En l'espèce, le poursuivi conteste l'exigibilité du remboursement du prêt. Le Tribunal considère qu'on ne saurait retenir qu'il ait reconnu une dette exigible, car le document invoqué n'est pas signé et il s'agit in casu d'un prêt d'actionnaire, qui n'est pas nécessairement soumis aux conditions légales d'exigibilité de l'article 318 CO, puisque le prêt d'actionnaire est généralement durable (ce point doit être examiné par le juge du fond et non par le juge de la mainlevée).**
Articles de loi:
Art. 82 LP
Réf. : CCC.2007.97/mc
A. Par
requête du 4 mai 2007, B. a invité le président du Tribunal civil du district
de Neuchâtel à prononcer la mainlevée de l'opposition formée par la société G.
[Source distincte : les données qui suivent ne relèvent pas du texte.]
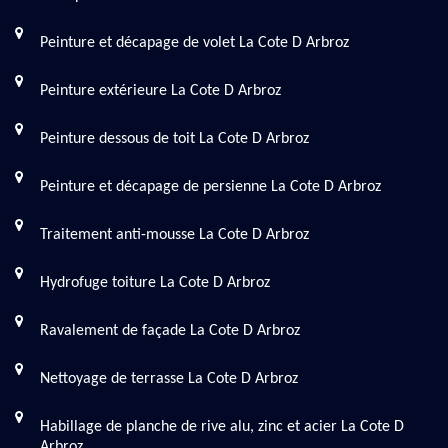
Peinture et décapage de volet La Cote D Arbroz
Peinture extérieure La Cote D Arbroz
Peinture dessous de toit La Cote D Arbroz
Peinture et décapage de persienne La Cote D Arbroz
Traitement anti-mousse La Cote D Arbroz
Hydrofuge toiture La Cote D Arbroz
Ravalement de façade La Cote D Arbroz
Nettoyage de terrasse La Cote D Arbroz
Habillage de planche de rive alu, zinc et acier La Cote D
Arbroz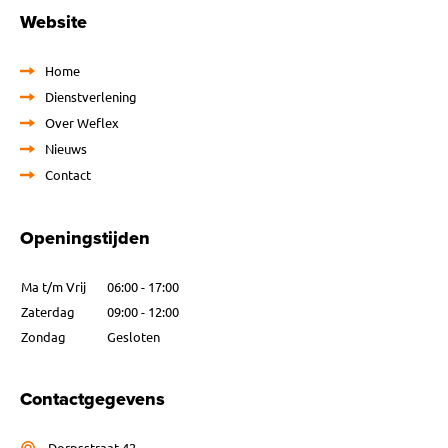
Website
Home
Dienstverlening
Over Weflex
Nieuws
Contact
Openingstijden
Ma t/m Vrij
06:00 - 17:00
Zaterdag
09:00 - 12:00
Zondag
Gesloten
Contactgegevens
Dorpsstraat 42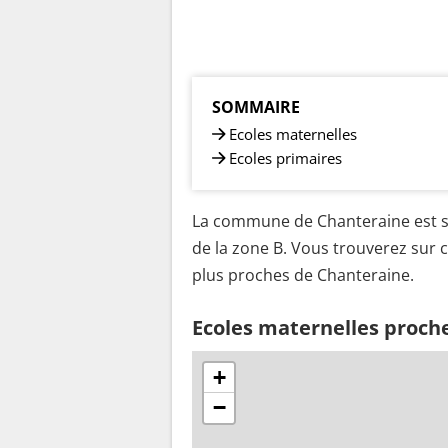
SOMMAIRE
Ecoles maternelles
Ecoles primaires
La commune de Chanteraine est si
de la zone B. Vous trouverez sur c
plus proches de Chanteraine.
Ecoles maternelles proch
+
−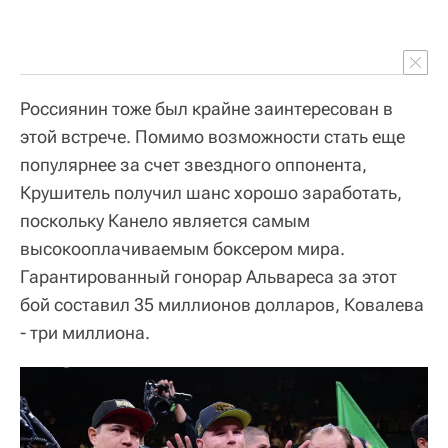
Россиянин тоже был крайне заинтересован в
этой встрече. Помимо возможности стать еще
популярнее за счет звездного оппонента,
Крушитель получил шанс хорошо заработать,
поскольку Канело является самым
высокооплачиваемым боксером мира.
Гарантированный гонорар Альвареса за этот
бой составил 35 миллионов долларов, Ковалева
- три миллиона.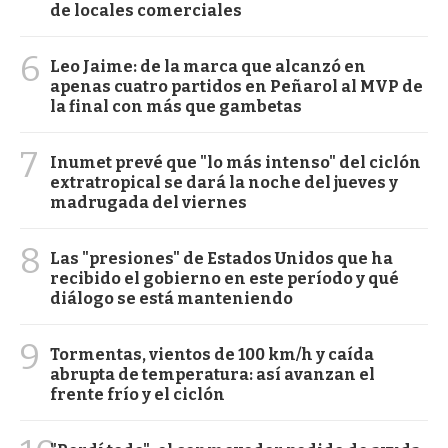
de locales comerciales
6
Leo Jaime: de la marca que alcanzó en
apenas cuatro partidos en Peñarol al MVP de
la final con más que gambetas
7
Inumet prevé que "lo más intenso" del ciclón
extratropical se dará la noche del jueves y
madrugada del viernes
8
Las "presiones" de Estados Unidos que ha
recibido el gobierno en este período y qué
diálogo se está manteniendo
9
Tormentas, vientos de 100 km/h y caída
abrupta de temperatura: así avanzan el
frente frío y el ciclón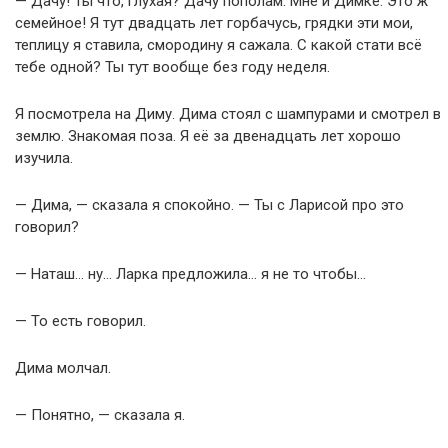
— Дачу! Ты что, глухая? Дачу пополам. Мне и Димке. Это ж
семейное! Я тут двадцать лет горбачусь, грядки эти мои,
теплицу я ставила, смородину я сажала. С какой стати всё
тебе одной? Ты тут вообще без году неделя.
Я посмотрела на Диму. Дима стоял с шампурами и смотрел в
землю. Знакомая поза. Я её за двенадцать лет хорошо
изучила.
— Дима, — сказала я спокойно. — Ты с Ларисой про это
говорил?
— Наташ… ну… Ларка предложила… я не то чтобы…
— То есть говорил.
Дима молчал.
— Понятно, — сказала я.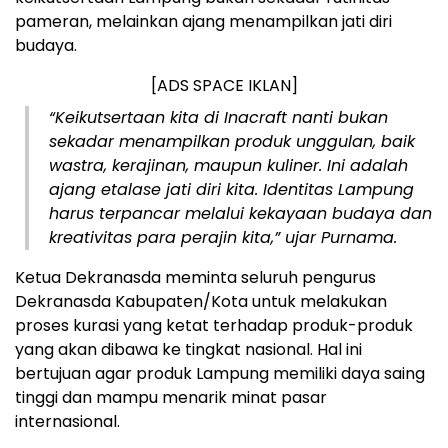
pameran, melainkan ajang menampilkan jati diri
budaya.
[ADS SPACE IKLAN]
“Keikutsertaan kita di Inacraft nanti bukan
sekadar menampilkan produk unggulan, baik
wastra, kerajinan, maupun kuliner. Ini adalah
ajang etalase jati diri kita. Identitas Lampung
harus terpancar melalui kekayaan budaya dan
kreativitas para perajin kita,” ujar Purnama.
Ketua Dekranasda meminta seluruh pengurus
Dekranasda Kabupaten/Kota untuk melakukan
proses kurasi yang ketat terhadap produk-produk
yang akan dibawa ke tingkat nasional. Hal ini
bertujuan agar produk Lampung memiliki daya saing
tinggi dan mampu menarik minat pasar
internasional.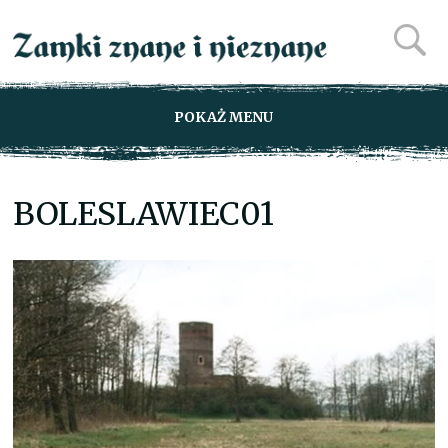
POKAŻ MENU
BOLESLAWIEC01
SA, au commandement de payer qui lui avait été notifié. Portant sur le montant
de 200'000 francs avec intérêts à 5 % dès le 01.07.2006, le commandement
de payer indiquait comme cause de l'obligation : "Prêt selon resiglation
du 04.07" (sic).
B. Par
décision sur requête en mainlevée d'opposition du 10 juillet 2007, le président
du Tribunal civil du district de Neuchâtel a prononcé la mainlevée provisoire
de l'opposition, à concurrence de 200'000 francs plus intérêts à 5 % dès
le 15 août 2006, et a mis à la charge de la poursuivie les frais de la
procédure, fixés à 300 francs et avancés par le requérant. Le premier juge a
considéré en substance que les parties avaient conclu un contrat de prêt
ordinaire, soumis aux règles des articles 312ss CO, que ce contrat pouvait être
résilié selon l'article 318 CO, que la résiliation du prêt datait du 13 juin
2006, et que le capital était incontestablement dû. Le premier juge a fixé le
dies a quo des intérêts moratoires au 15 août 2006, et non au 1er
juillet 2006 comme indiqué sur le commandement de payer.
C. La
société G. SA, recourt contre cette décision. Dans son mémoire du 30 juillet
2007, elle demande préalablement que l'effet suspensif soit accordé au recours.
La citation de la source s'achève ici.